Development is organized into milestones covering kernel semantics, audit remediation, performance, and hardware binding. Here is where the project stands.

M1–M7: Semantic Foundations Complete

Scheduler semantics, capability/CSpace operations, IPC seeds, waiting handshake, lifecycle/retype, capability composition, service graphs, architecture boundary assumptions, and initial audit remediation.

Audit Portfolios Complete

Four complete audit portfolios: comprehensive audit, model/docs/maintainability, test validity and proof gaps, and test/CI and kernel hardening. All findings closed.

Critical Audit Remediation Complete

Intrusive dual-queue IPC with message transfer verification. Untyped memory retype with watermark tracking. Information-flow completeness — 7-field ObservableState projection. Proof gap closure across all operations.

Performance Optimization Complete

Migrated all hot paths to O(1) hash-based structures. 14 performance audit findings eliminated. Typed identifier Hashable instances, object store HashMap, ASID resolution table, RunQueue restructure, CNode slot HashMap, VSpace mapping HashMap, IPC dual-queue + notification, graph traversal optimization, and information-flow projection optimization. 400+ theorems re-verified.

Rust Syscall Wrappers Complete

Three no_std Rust crates (sele4n-types, sele4n-abi, sele4n-sys) providing safe wrappers around all 25 syscalls including notification, compound IPC, scheduling contexts, and TCB management. Phantom-typed capabilities, ARM64 register ABI layer, W^X enforcement, IPC buffer overflow handling. Single unsafe block isolated to the svc #0 trap instruction.
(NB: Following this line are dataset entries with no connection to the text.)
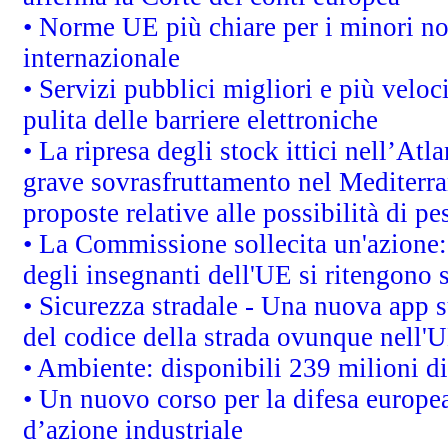
• Norme UE più chiare per i minori n
internazionale
• Servizi pubblici migliori e più velo
pulita delle barriere elettroniche
• La ripresa degli stock ittici nell’At
grave sovrasfruttamento nel Mediterra
proposte relative alle possibilità di pe
• La Commissione sollecita un'azione:
degli insegnanti dell'UE si ritengono s
• Sicurezza stradale - Una nuova app 
del codice della strada ovunque nell'
• Ambiente: disponibili 239 milioni di
• Un nuovo corso per la difesa europ
d’azione industriale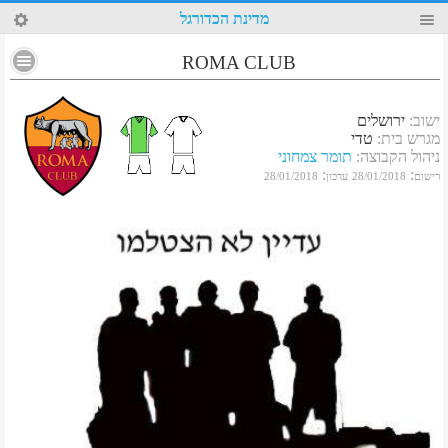
83
מדינת הכדורגל
ROMA CLUB
ישוב
:
ירושלים
מגרש בית
:
טדי
ניהול הקבוצה
:
תומר צמחוני
:
:
רישום
28/01/2018
עדכון
28/01/2018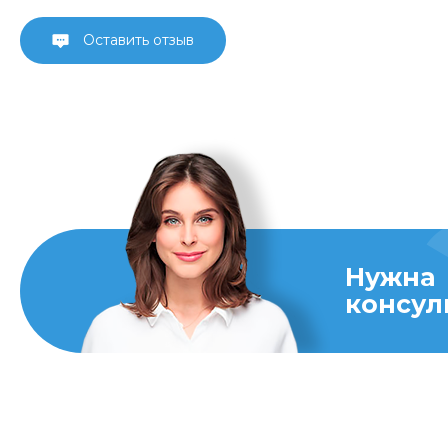
Оставить отзыв
Нужна
консул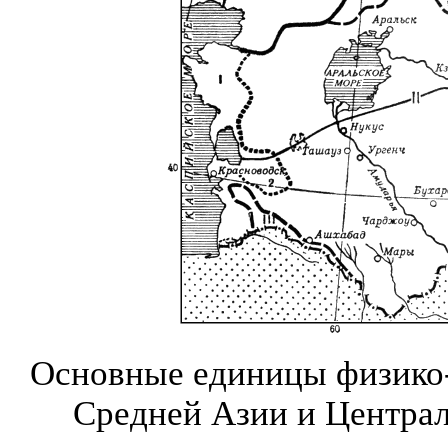
Основные единицы физико-
Средней Азии и Централ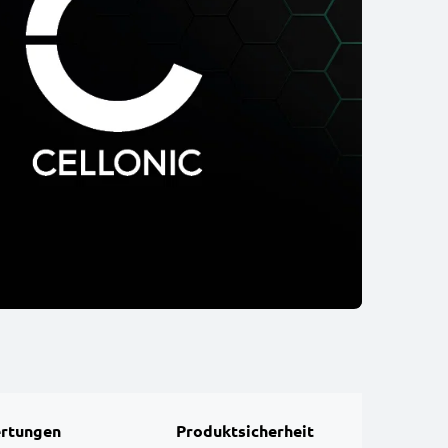
rtungen
Produktsicherheit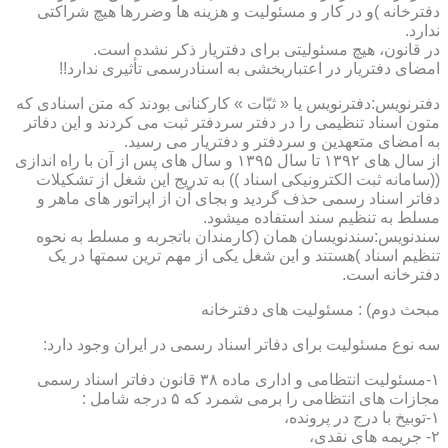
دفترخانه )و در کار و مسئولیت و هزینه ها وضررها هیچ شراکتی
ندارد.
در قانون، هیچ مسئولیتی برای دفتریار ذکر نشده است.
امضای دفتریار در اعتباربخشی به اسنادرسمی تأثیری ندارد!!
دفترنویس:دفترنویس یا « ثبّات » کارکنانی بودند که متن اسنادی که
متون اسناد تنظیمی را در دفتر سردفتر ثبت می کردند و این دفاتر
به امضای متعهدین و سردفتر و دفتریار می رسید.
از سال های ۱۳۹۲ تا سال ۱۳۹۵ و سال های پس از آن با راه اندازی
((سامانه ثبت الکترونیکی اسناد )) به تدریج این شغل از تشکیلات
دفاتر اسناد رسمی حذف گردید و بجای آن از اپراتور های ماهر و
مسلط به تنظیم سند استفاده میشود.
سندنویس:سندنویسان همان (کارمندان باتجربه و مسلط به نحوه
تنظیم اسناد )هستند و این شغل یکی از مهم ترین سمتها در یک
دفترخانه است.
مبحث دوم) : مسئولیت های دفترخانه
سه نوع مسئولیت برای دفاتر اسناد رسمی در ایران وجود دارد:
۱-مسئولیت انتظامی و اداری ماده ۳۸ قانون دفاتر اسناد رسمی
مجازات های انتظامی را برمی شمرد که ۵ درجه شامل :
۱-توبیخ با درج در پرونده،
۲- جریمه های نقدی،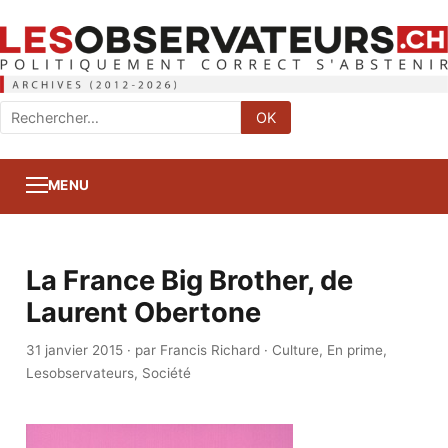
Rechercher
OK
:
MENU
La France Big Brother, de
Laurent Obertone
31 janvier 2015
·
par Francis Richard
·
Culture
,
En prime
,
Lesobservateurs
,
Société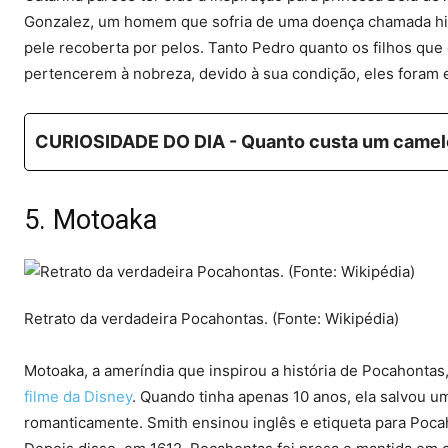
Gonzalez, um homem que sofria de uma doença chamada hip
pele recoberta por pelos. Tanto Pedro quanto os filhos que 
pertencerem à nobreza, devido à sua condição, eles foram 
CURIOSIDADE DO DIA - Quanto custa um camel
5. Motoaka
Retrato da verdadeira Pocahontas. (Fonte: Wikipédia)
Motoaka, a ameríndia que inspirou a história de Pocahonta
filme da Disney
. Quando tinha apenas 10 anos, ela salvou 
romanticamente. Smith ensinou inglês e etiqueta para Pocaho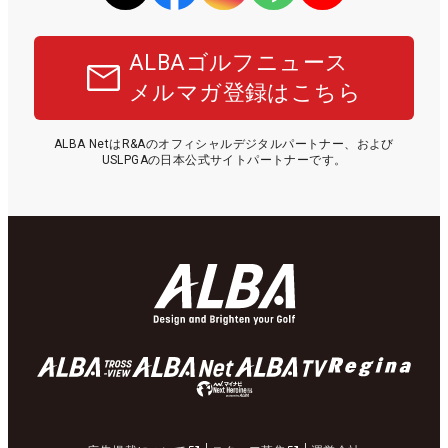
ALBAゴルフニュース
メルマガ登録はこちら
ALBA NetはR&Aのオフィシャルデジタルパートナー、および
USLPGAの日本公式サイトパートナーです。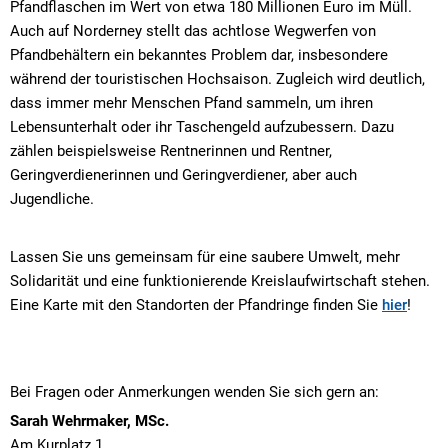
Pfandflaschen im Wert von etwa 180 Millionen Euro im Müll.
Auch auf Norderney stellt das achtlose Wegwerfen von
Pfandbehältern ein bekanntes Problem dar, insbesondere
während der touristischen Hochsaison. Zugleich wird deutlich,
dass immer mehr Menschen Pfand sammeln, um ihren
Lebensunterhalt oder ihr Taschengeld aufzubessern. Dazu
zählen beispielsweise Rentnerinnen und Rentner,
Geringverdienerinnen und Geringverdiener, aber auch
Jugendliche.
Lassen Sie uns gemeinsam für eine saubere Umwelt, mehr
Solidarität und eine funktionierende Kreislaufwirtschaft stehen.
Eine Karte mit den Standorten der Pfandringe finden Sie
hier
!
Bei Fragen oder Anmerkungen wenden Sie sich gern an:
Sarah Wehrmaker, MSc.
Am Kurplatz 1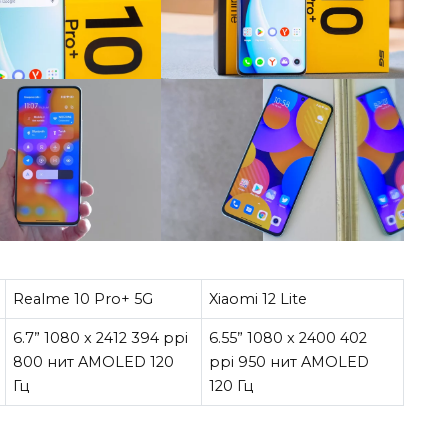
Realme 10 Pro+ 5G
Xiaomi 12 Lite
6.7” 1080 x 2412 394 ppi
6.55” 1080 x 2400 402
800 нит AMOLED 120
ppi 950 нит AMOLED
Гц
120 Гц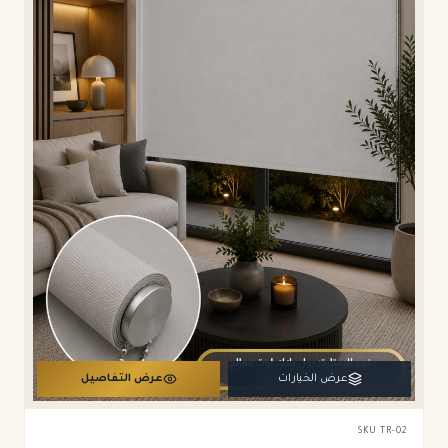
عرض الخيارات
عرض التفاصيل
SKU
TR-02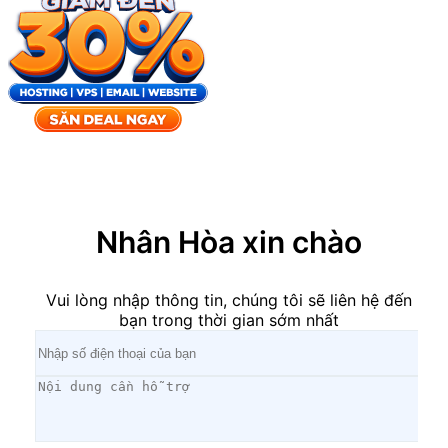
×
Nhân Hòa xin chào
Vui lòng nhập thông tin, chúng tôi sẽ liên hệ đến
bạn trong thời gian sớm nhất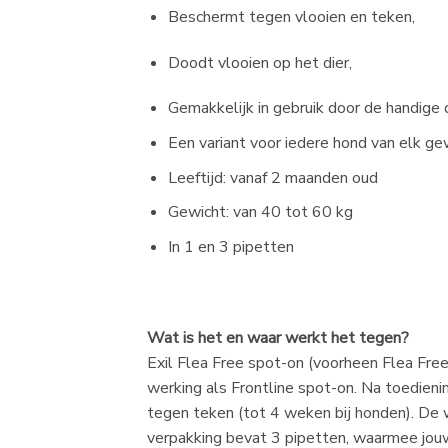
Beschermt tegen vlooien en teken,
Doodt vlooien op het dier,
Gemakkelijk in gebruik door de handige 
Een variant voor iedere hond van elk ge
Leeftijd: vanaf 2 maanden oud
Gewicht: van 40 tot 60 kg
In 1 en 3 pipetten
Wat is het en waar werkt het tegen?
Exil Flea Free spot-on (voorheen Flea Fre
werking als Frontline spot-on. Na toedien
tegen teken (tot 4 weken bij honden). De
verpakking bevat 3 pipetten, waarmee jou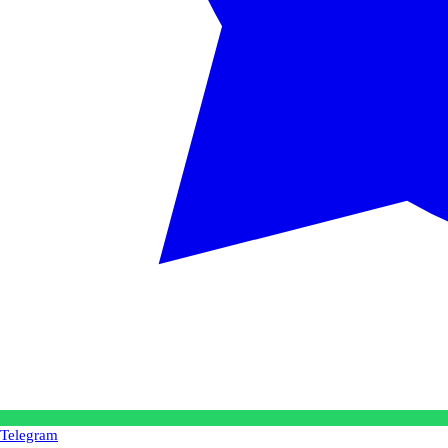
Telegram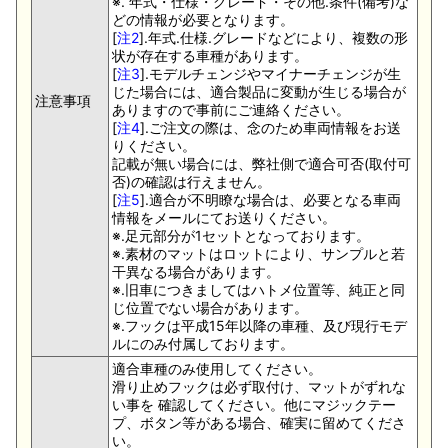
※. 年式・仕様・グレード・その他.条件(備考)な
どの情報が必要となります。
[
注2
].年式.仕様.グレードなどにより、複数の形
状が存在する車種があります。
[
注3
].モデルチェンジやマイナーチェンジが生
じた場合には、適合製品に変動が生じる場合が
注意事項
ありますので事前にご連絡ください。
[
注4
].ご注文の際は、念のため車両情報をお送
りください。
記載が無い場合には、弊社側で適合可否(取付可
否)の確認は行えません。
[
注5
].適合が不明瞭な場合は、必要となる車両
情報をメールにてお送りください。
※.足元部分が1セットとなっております。
※.素材のマットはロットにより、サンプルと若
干異なる場合があります。
※.旧車につきましてはハトメ位置等、純正と同
じ位置でない場合があります。
※.フックは平成15年以降の車種、及び現行モデ
ルにのみ付属しております。
適合車種のみ使用してください。
滑り止めフックは必ず取付け、マットがずれな
い事を 確認してください。他にマジックテー
プ、ボタン等がある場合、確実に留めてくださ
い。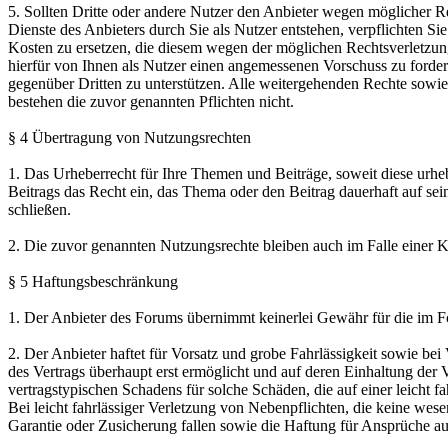
5. Sollten Dritte oder andere Nutzer den Anbieter wegen möglicher Re
Dienste des Anbieters durch Sie als Nutzer entstehen, verpflichten Si
Kosten zu ersetzen, die diesem wegen der möglichen Rechtsverletzung 
hierfür von Ihnen als Nutzer einen angemessenen Vorschuss zu forder
gegenüber Dritten zu unterstützen. Alle weitergehenden Rechte sowie
bestehen die zuvor genannten Pflichten nicht.
§ 4 Übertragung von Nutzungsrechten
1. Das Urheberrecht für Ihre Themen und Beiträge, soweit diese urheb
Beitrags das Recht ein, das Thema oder den Beitrag dauerhaft auf se
schließen.
2. Die zuvor genannten Nutzungsrechte bleiben auch im Falle einer
§ 5 Haftungsbeschränkung
1. Der Anbieter des Forums übernimmt keinerlei Gewähr für die im Foru
2. Der Anbieter haftet für Vorsatz und grobe Fahrlässigkeit sowie be
des Vertrags überhaupt erst ermöglicht und auf deren Einhaltung der 
vertragstypischen Schadens für solche Schäden, die auf einer leicht f
Bei leicht fahrlässiger Verletzung von Nebenpflichten, die keine wese
Garantie oder Zusicherung fallen sowie die Haftung für Ansprüche au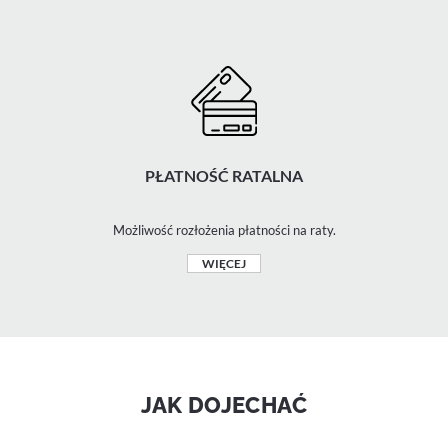
PŁATNOŚĆ RATALNA
Możliwość rozłożenia płatności na raty.
WIĘCEJ
JAK DOJECHAĆ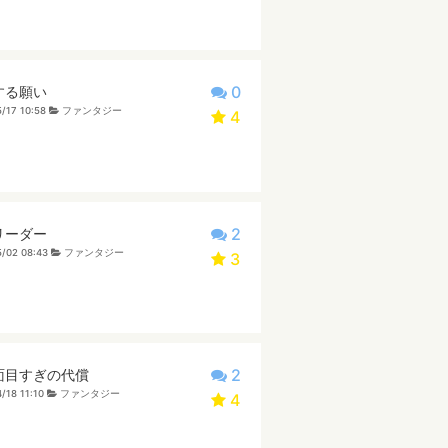
0
する願い
/17 10:58
ファンタジー
4
2
リーダー
/02 08:43
ファンタジー
3
2
面目すぎの代償
/18 11:10
ファンタジー
4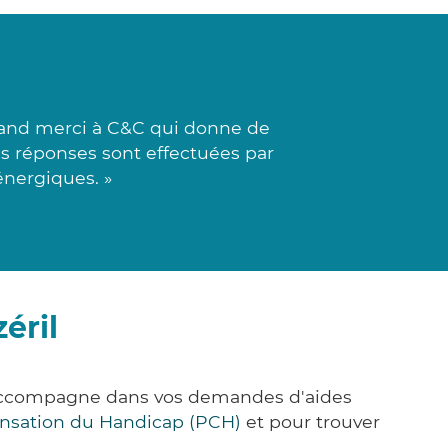
and merci à C&C qui donne de
es réponses sont effectuées par
énergiques. »
éril
s accompagne dans vos demandes d'aides
nsation du Handicap (PCH)
et pour trouver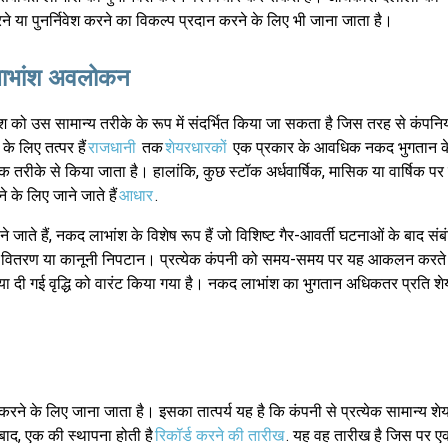
ने या पुनर्निवेश करने का विकल्प प्रदान करने के लिए भी जाना जाता है।
ाभांश अवलोकन
 को उस सामान्य तरीके के रूप में संदर्भित किया जा सकता है जिस तरह से कंपनिय
े लिए तत्पर हैं
राजधानी
तक
शेयरधारकों
एक प्रकार के आवधिक नकद भुगतान के 
िक तरीके से किया जाता है। हालांकि, कुछ स्टॉक अर्धवार्षिक, मासिक या वार्षिक प
 के लिए जाने जाते हैं
आधार
.
ते हैं, नकद लाभांश के विशेष रूप हैं जो विशिष्ट गैर-आवर्ती घटनाओं के बाद संब
 नकद वितरण या कानूनी निपटान। प्रत्येक कंपनी को समय-समय पर यह आकलन करते 
ी या दी गई वृद्धि को वारंट किया गया है। नकद लाभांश का भुगतान अधिकतर प्रति 
 के लिए जाना जाता है। इसका तात्पर्य यह है कि कंपनी से प्रत्येक सामान्य शे
बाद, एक की स्थापना होती है
रिकॉर्ड करने की तारीख
. यह वह तारीख है जिस पर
Build → Freeze → Execute Pipeline Complete

Implemented the Build → Freeze → Execute pipeline with 18 commutativity theorems proving frozen-phase semantic equivalence. FrozenOps subsystem with typed lookups, value-only mutations, and queue operations — all with isolation and preservation proofs.

Syscall Surface Expansion Complete

Expanded from 14 to 25 syscalls: added notification (Signal/Wait), compound IPC (ReplyRecv), scheduling context (Configure/Bind/Unbind), and TCB management (Suspend/Resume/SetPriority/SetMCPriority/SetIPCBuffer). Unified syscallEntry / syscallEntryChecked dispatch path with capability-gated routing. Rust ABI hardening with 25-variant SyscallId enum.

Refinement In Progress

Model fidelity — badge bitmask, per-thread registers, multi-level CSpace.
Invariant quality — tautology reclassification, adapter proof hooks.
Testing expansion — oracle, probe, and fixture coverage.
Cleanup — dead code removal, legacy/dual-queue resolution.

H3: Raspberry Pi 5 Platform Binding Upcoming

Structural foundation is in place: PlatformBinding typeclass, MachineConfig, VSpaceBackend, RPi5 stubs with BCM2712 memory map and GIC-400 constants. 48-bit VA / 44-bit PA address space. Blocked on refinement phase closure.

H4 & IF-M5: Evidence Convergence Planned

Proof-to-platform convergence. Map model observability assumptions to RPi5 adapter obligations. Document unresolved security debt for side-channel follow-up.